Y es que el olfato es el más fino de los sentidos que poseemos. Es 10.000 veces más intenso que el sentido del gusto. De hecho, hasta un 90 % de lo que percibimos como un sabor es en realidad un olor. En general, las mujeres tienen un sentido del olfato más fino que los hombres, y cerca del momento de la ovulación, se agudiza aún más.
En ocasiones asociamos olores con lugares o momentos especiales. Y creemos
que esos lugares o momentos especiales no son pura química, también, sino otra
cosa. Pero no es cierto. Algo tan abstracto como el olor a lluvia es
algo tan prosaico como el tufo a ozono que desprende el aire debido a las
descargas eléctricas de la tormenta: el fuerte aumento de temperatura que
produce un rayo afecta a la propia estructura química del aire, produciéndose
reacciones químicas que crean nuevos compuestos.
O bajemos a algo más terrenal, el sexo. Si acercamos nuestra
nariz a una vagina, hallaremos fragancias siempre distintas, según la mujer con
la que estemos. Y esos olores no siempre estarán asociados a su falta de
higiene (de hecho, el exceso de higiene es peor que la falta de higiene, pues
se destruye la imprescindible flora vaginal). Un mal olor vaginal, por ejemplo,
puede ser producido por lo que se llama vaginitis bacteriana, una
infección que produce compuestos como la trimetilamina, que curiosamente es la
misma sustancia que otorga su olor al pescado poco fresco. También
encontraremos putrescina, que es lo que hallaremos en la carne
putefracta, y cadaverina, que ya os imagináis de dónde procede el
nombre.
En lo tocante a la literatura, uno de los mayores argumentos románticos
para preferir el libro físico al libro digital es el olor que desprenden los
libros, una marca que los hace únicos, una especie de influjo que nos permite mejor
viajar al mundo de sus páginas, como una suerte de droga. Pero si lo analizamos
bajo la lente de un microscopio científico, ¿por qué los libros
huelen como huelen?
El olor de los libros antiguos es el resultado de cientos de compuestos
orgánicos volátiles (VOCs, por sus siglas en inglés) liberados desde el papel
al aire. El principal responsable de que una biblioteca huela como huela es la desintegración
de celulosa del papel de la que están confeccionados los libros. Desde mediados del
siglo XIX, cuando los fabricantes de papel empezaron a usar pasta en lugar
de algodón o lino, la mayoría del papel contiene un compuesto inestable que se
llama lignina (el polímero orgánico más abundante en el mundo vegetal, que desprende olor
a vainilla).
El problema es que este olor tan romántico también es el síntoma de que el
libro se está destruyendo.
Lorena Gibson, un químico de la Universidad de Strathclyde, en Escocia, es la
responsable de un proyecto denominado Patrimonio de olores, en el que se
identifican los problemas de salud de los libros en sus etapas iníciales
gracias al matiz en el olor que desprenden. Incluso están trabajando en un espectrómetro de masas
portátil, una especie de nariz
artificial que localiza las moléculas que causan el olor a humedad.

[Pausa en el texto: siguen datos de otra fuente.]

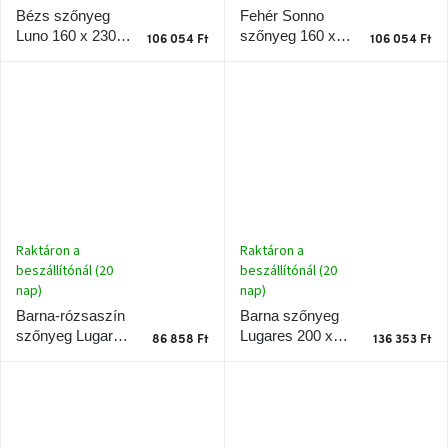
Fehér Sonno
Bézs szőnyeg
szőnyeg 160 x
Luno 160 x 230
106 054 Ft
106 054 Ft
230 cm
cm
Raktáron a
Raktáron a
beszállítónál (20
beszállítónál (20
nap)
nap)
Barna szőnyeg
Barna-rózsaszín
Lugares 200 x
szőnyeg Lugares
86 858 Ft
136 353 Ft
290 cm
160 x 230 cm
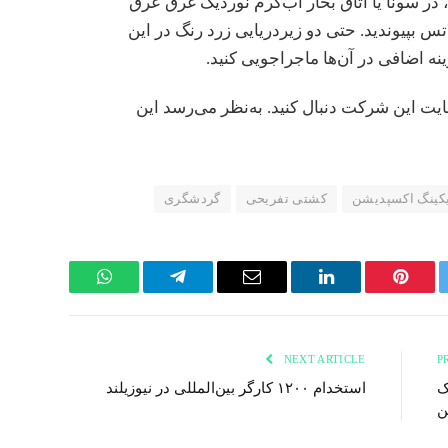
، در سونا یا اتاق بخار آب‌گرم نوردیک غرق عرق
س بپیوندید. حتی دو زیردریایی زرد رنگ در این
نه اضافی در آن‌ها ماجراجویی کنید.
ایت این شرکت دنبال کنید. به‌نظر می‌رسد این
یکینگ اکسپدیشن
کشتی تفریحی
گردشگری
WhatsApp
Telegram
Email
LinkedIn
Pinterest
Twi
NEXT ARTICLE
ک
استخدام ۱۲۰۰ کارگر بین‌المللی در نیوزیلند
ن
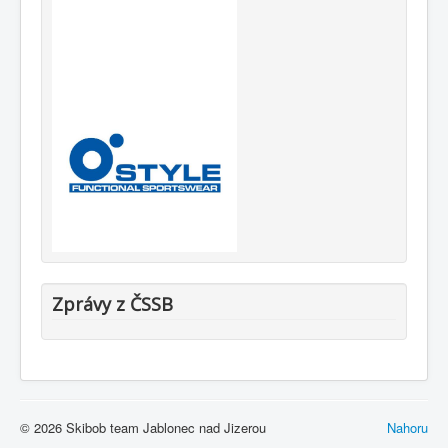
Zprávy z ČSSB
© 2026 Skibob team Jablonec nad Jizerou
Nahoru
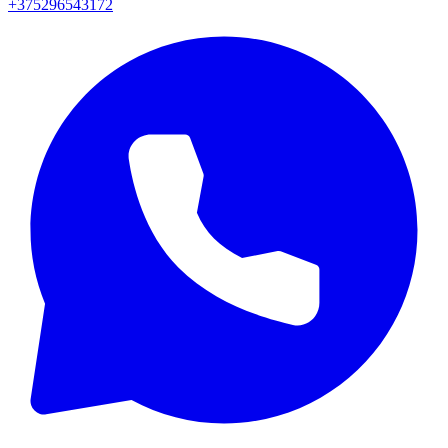
+375296543172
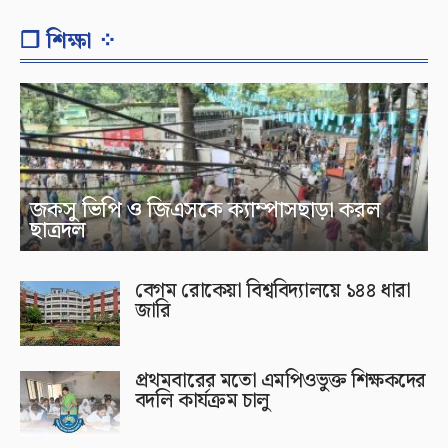
❐ শিক্ষা ⁘
জকসু ভিপি ও জিএসকে ক্যাম্পাসছাড়া করল
ছাত্রদল
বেগম রোকেয়া বিশ্ববিদ্যালয়ে ১৪৪ ধারা
জারি
প্রথমবারের মতো এমপিওভুক্ত শিক্ষকদের
বদলি কার্যক্রম চালু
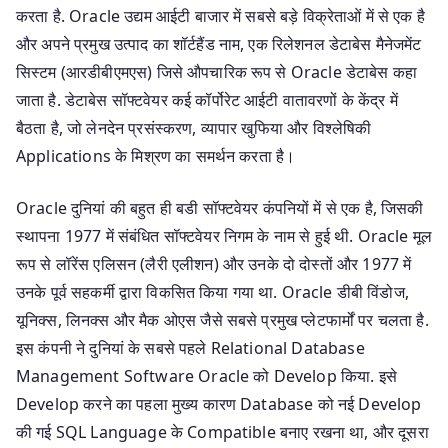
करता है. Oracle उद्यम आईटी बाजार में सबसे बड़े विक्रेताओं में से एक है
और अपने प्रमुख उत्पाद का शॉर्टहैंड नाम, एक रिलेशनल डेटाबेस मैनेजमेंट
सिस्टम (आरडीबीएमएस) जिसे औपचारिक रूप से Oracle डेटाबेस कहा
जाता है. डेटाबेस सॉफ्टवेयर कई कॉर्पोरेट आईटी वातावरणों के केंद्र में
बैठता है, जो लेनदेन प्रसंस्करण, व्यापार खुफिया और विश्लेषिकी
Applications के मिश्रण का समर्थन करता है।
Oracle दुनियां की बहुत ही बडी सॉफ्टवेयर कंपनियों में से एक है, जिसकी
स्थापना 1977 में संबंधित सॉफ्टवेयर निगम के नाम से हुई थी. Oracle मूल
रूप से लॉरेंस एलिसन (लैरी एलीशन) और उनके दो दोस्तों और 1977 में
उनके पूर्व सहकर्मी द्वारा विकसित किया गया था. Oracle डीबी विंडोज,
यूनिक्स, लिनक्स और मैक ओएस जैसे सबसे प्रमुख प्लेटफार्मों पर चलता है.
इस कंपनी ने दुनियां के सबसे पहले Relational Database
Management Software Oracle को Develop किया. इसे
Develop करने का पहला मुख्‍य कारण Database को नई Develop
की गई SQL Language के Compatible बनाए रखना था, और दूसरा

Las moléculas se mueven por un tubo de vuelo, y el movimiento a través del
tubo ayuda a identificar la masa de la molécula. Una vez que los investigadores
han identificado las moléculas que la decadencia de velocidad, pueden trabajar
para detenerlo. “Oliendo” los gases emitidos por 72 documentos antiguos
de los siglos XIX y XX con una nueva técnica llamada degradómica
material, un equipo de científicos británicos y eslovenos ha conseguido
identificar 15 moléculas volátiles que podrían ser buenos marcadores para
cuantificar a ciencia cierta el riesgo de que se degraden la celulosa, la
lignina, la fibra de madera y otros componentes de los libros.
De algún modo, pues, ese olor que tanto nos gusta de los libros es olor a
muerto, a muerte de libro, un síntoma que debería ponernos en guardia si
queremos conservar el libro en cuestión.